Task for the records below: please copy exactly, and only, the lines from the one containing "Privacy e cookie" to the last line, both included, leaving out the pictures.

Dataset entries
··········
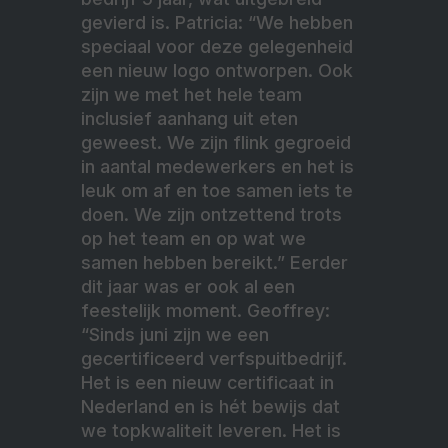
gevierd is. Patricia: “We hebben
speciaal voor deze gelegenheid
een nieuw logo ontworpen. Ook
zijn we met het hele team
inclusief aanhang uit eten
geweest. We zijn flink gegroeid
in aantal medewerkers en het is
leuk om af en toe samen iets te
doen. We zijn ontzettend trots
op het team en op wat we
samen hebben bereikt.” Eerder
dit jaar was er ook al een
feestelijk moment. Geoffrey:
“Sinds juni zijn we een
gecertificeerd verfspuitbedrijf.
Het is een nieuw certificaat in
Nederland en is hét bewijs dat
we topkwaliteit leveren. Het is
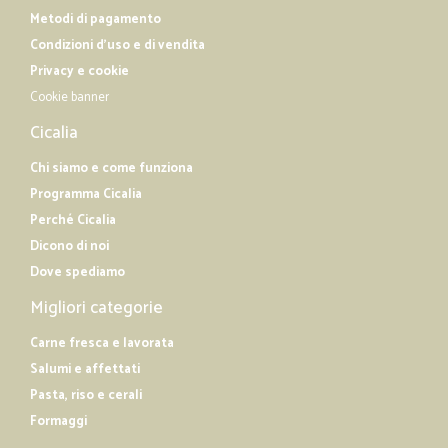
Metodi di pagamento
Condizioni d'uso e di vendita
Privacy e cookie
Cookie banner
Cicalia
Chi siamo e come funziona
Programma Cicalia
Perché Cicalia
Dicono di noi
Dove spediamo
Migliori categorie
Carne fresca e lavorata
Salumi e affettati
Pasta, riso e cerali
Formaggi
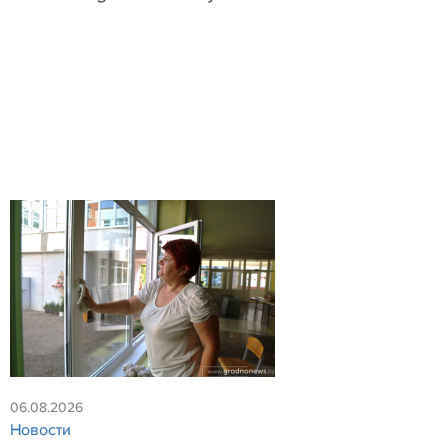
06.08.2026
Новости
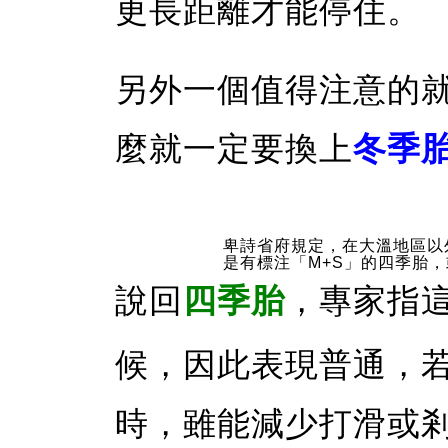
更長距離才能停住。
另外一個值得注意的
麼就一定要換上
冬季
卑詩省府規定，在大溫地區以
是有標注「M+S」的四季胎
說回
四季胎
，專家指
候，因此表現普通，
時，雖能減少打滑或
··········
• _Solution for this exercise_:
Privacy e cookie
Cookie banner
Cicalia
Chi siamo e come funziona
Programma Cicalia
Perché Cicalia
Dicono di noi
Dove spediamo
Migliori categorie
Carne fresca e lavorata
Salumi e affettati
Pasta, riso e cerali
Formaggi
06.08.2026
Новости
更長距離才能停住。
另外一個值得注意的
麼就一定要換上
冬季
卑詩省府規定，在大溫地區以
是有標注「M+S」的四季胎
說回
四季胎
，專家指
候，因此表現普通，
時，雖能減少打滑或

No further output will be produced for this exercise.